Although the number of people in poverty has hardly changed in the last decade, shifts in tenure and work patterns mean that the largest group in poverty is no longer people in workless social renting families, but working private renting ones.

In 2013/14 there were 12.9 million people in poverty in Great Britain with each of the tenure types shown in the graph housing about a third of the total: 4.4 million were in social rented, 4.3 million were in private rented and 4.1 million in owner-occupied accommodation.

Ten years earlier, although the number of people in poverty was only slightly lower at 12.1 million, the distribution of poverty by tenure was very different. In 2003/04 there were as many people in poverty in social rented housing as owner-occupiers, at 4.9 million, accounting for 81 per cent of all people in poverty. Meanwhile, there were only 2.3 million private renters in poverty. So in the last ten years the number of owner-occupiers in poverty has fallen by 800,000, double the fall in the number of social renters in poverty (400,00), while the number of private renters in poverty has risen by 2 million.

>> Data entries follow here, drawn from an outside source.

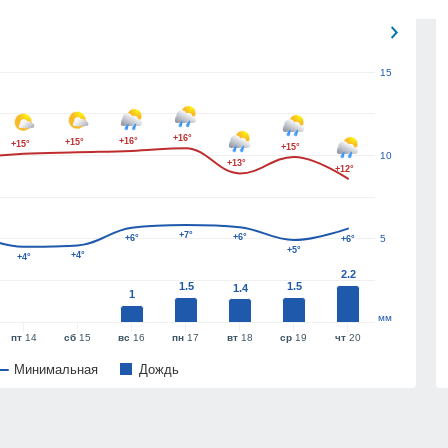
15
+16°
+16°
+15°
+15°
+15°
10
+13°
+12°
+7°
+6°
+6°
5
+6°
+5°
+4°
+4°
2.2
1.5
1.5
1.4
1
мм
пт
14
сб
15
вс
16
пн
17
вт
18
ср
19
чт
20
Минимальная
Дождь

Within this shift in poverty by tenure there have also been changes by work status. The fall in the number of owner-occupiers in poverty was consistent across those in working, workless and pension-age families. For private renters the shift was in the opposite direction with the number in poverty rising regardless of work status. The biggest increase here has been in the number in working families, rising by 1.4 million (accounting for 72 per cent of the increase in poverty among private renters).

Among social renters the number in pension-age families in poverty fell by 290,000 and the biggest fall was among those in workless families of 640,000, but this was largely countered by a rise of 500,000 in the number of people in poverty in working families.

Taking these work, tenure and poverty shifts together, the picture in 2003/04 was markedly different to 2013/14. Ten years ago the largest work tenure group in poverty was the 2.9 million people in workless social renting families, followed by the 2.6 million in working owner-occupied ones. Now the largest work tenure group in poverty is the 2.54 million people in working private renting families, with working owner-occupied ones still the second largest group at 2.5 million. The number of workless social renting families, previously the largest tenure/work group in poverty, is now the third largest at 2.3 million.

Indicator: 41A

Indicator: 41B

about the indicator

The first graph shows the number of people in poverty in each year by their tenure group: owner-occupied, social rented and private rented.

The second graph shows the number of people in poverty in 2003/04 and 2013/14 by tenure. The data is split by family work status: where no one is of working age, where someone is of working age and someone is in work, where someone is of working age and no one is in work.

People are said to be in poverty if their income is below 60 per cent of the median income. Income is disposable household income after housing costs. All data is equivalised (adjusted) to account for household composition.

Reliability rating: high. The data is based on a government published survey with a large sample size.